My thanks go to the United Arab Emirates and the Swiss Agency for Development and Cooperation for organizing this important event to galvanize action around adopting fresh approaches to raising additional resources for meeting the SDGs.
I have four points.
First, to meet the SDGs, we need to expand the investment frontier to the “last mile”. If growth continues on the same path as in the past, it will not be inclusive – particularly in the LDCs. So our focus is on the local economic space where people, frequently poor people, interact with their local economies. This “last mile” is where available resources for development are scarcest; where market failures are most pronounced; and where benefits from national growth tend to leave significant portions of the population excluded. But it is also in the “last mile” that the SDGs will be achieved; and it is our aim to show that “last mile” finance can generate resources from within, build productive and resilient local economies, and thereby also become not just dynamic beneficiaries of economic growth but also more dynamic contributors to growth.
Last mile finance works for local economies because it relies on strong partnerships between the public and the private spheres. Perceptions among investors of high risk, insufficient returns, and weak accountability at the local level – particularly in LDCs - translates to under-funded local development plans, under-developed and climate-vulnerable infrastructure, and inaccessible financing for poor households, women, and small enterprises.
Yet most economies already have resources that, when “unlocked” or activated, can create a virtuous cycle that reinvests domestic finance in sustainable and inclusive growth at the local level.
So second, we have models that show how strong public/private partnership can unlock resources at the local level; where public resources – including ODA – “prime the pump” for private investment.
Relatively small amounts of targeted capital funding can provide a powerful demonstration effect to private investors and larger public sector investors, by de-risking the local economic space and showing how investment in transformational local infrastructure can generate both social and financial returns. De-risking the local investment space crowds-in additional public and private resources that already exist in the economy – such as pension funds and bank liquidity - to invest in the local productive sectors. And local development accelerates SDG achievement and national growth.
Let me use an example from Tanzania. An investment of $250,000 in technical support and seed capital to structure a public / private partnership for hydropower has yielded an investment of $15 million from local banks. Scaled up, an investment of about $6m is expected to yield $100 million in investment from local banks in that country. That dynamic does three things: it creates the capacities to structure public / private partnerships to drive critical investment in productive infrastructure; it boosts overall investor confidence in the potential of investment in the local economic space; and it will serve as the foundation for a national platform for investable projects, with capacities to structure and manage them through public / private partnerships.
This gets resources flowing to secondary cities, peri-urban and rural areas so that pressing demands for modern energy, efficient public transportation, jobs for young people, resilient infrastructure, and basic services can be met.
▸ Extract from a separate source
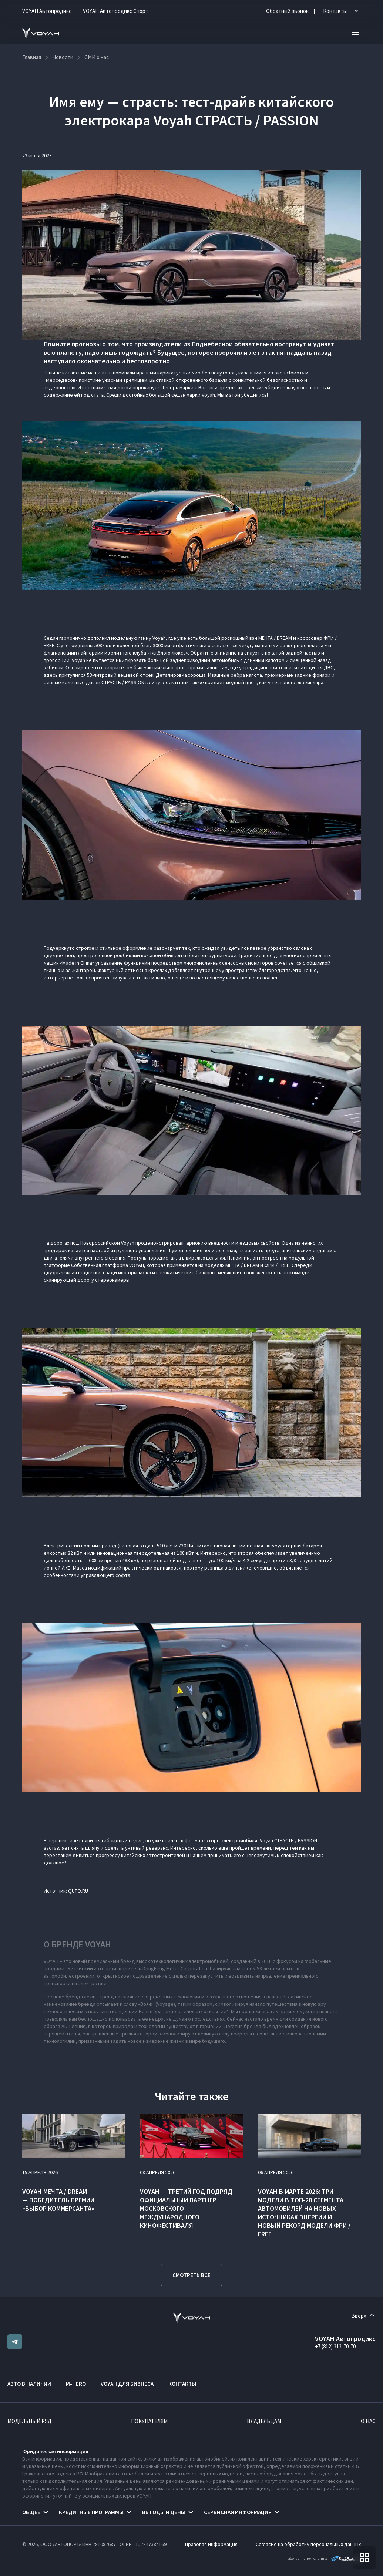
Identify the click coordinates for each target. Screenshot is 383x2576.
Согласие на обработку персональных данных (308, 2544)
Seed capital at a rate of around $10 per capita can unlock over ten times that amount in domestic investment in the productive sector. This increases local fiscal space, capital formation and, most significantly, output per capita, through the investments themselves and their multiplier effect. Third, innovative financing models and partnerships can expand access to formal financial services. This promotes entrepreneurship, lifts people out of poverty, raises domestic resources, and supports overall economic development and financial stability.
There are 2 billion unbanked people, most of them women.
With targeted ODA and other public resources, we can help financial service providers reach poor people and businesses with appropriate and responsibly-provided formal financial services.
Such innovative models support growth that comes from savings that already exist, but may be kept under a mattress or in informal savings groups.
Putting these savings into productive circulation in the local economy helps households manage their financial needs and gets small businesses going, creating jobs for young people and women.
To use one example, with an initial core contribution of $5 million, UNCDF mobilized $20 million from the Bill & Melinda Gates Foundation. We invested the funds in private financial service providers from the South, which brought about $100 million of their own equity to fund their expansion in LDCs. After 5 years, they had reached over one million depositors, mobilizing domestic loan and savings balances of nearly $500 million.
Such models overcome market failures by creating incentives for commercial banks to fund the growth of small and medium enterprises. And finally my fourth point: for these kinds of models to have truly transformative impact, they need to be widely supported and taken to scale.
This requires changes in how both public and private actors direct their resources. It requires a greater willingness to localize public finance – ODA, climate finance, and domestic dollars – to build on local capacities and the acceleration effect of local development. It requires a greater tolerance of risk for the initial capital to “prime the pump”; and it requires a commitment to investing “patient capital” that will see returns sometimes over a longer period than typical impact or donor investors currently expect.
The volume of resources needed to drive this kind of transformation is a fraction of what it will cost if we rely solely on traditional “resource transfer” models in pursuit of the SDGs.
It will require investments in those models that incentivize the private sector to increase financial intermediation at the local level – models that de-risk, that crowd in, that assure strong management, audit and accountability.
By supporting innovative financing models, we can reveal markets to domestic and international investors and support transformative change for local economies and poor households in the pursuit of the SDGs.
In this way, together we can help generate the resources needed to improve the lives of those whom the SDGs are designed to serve.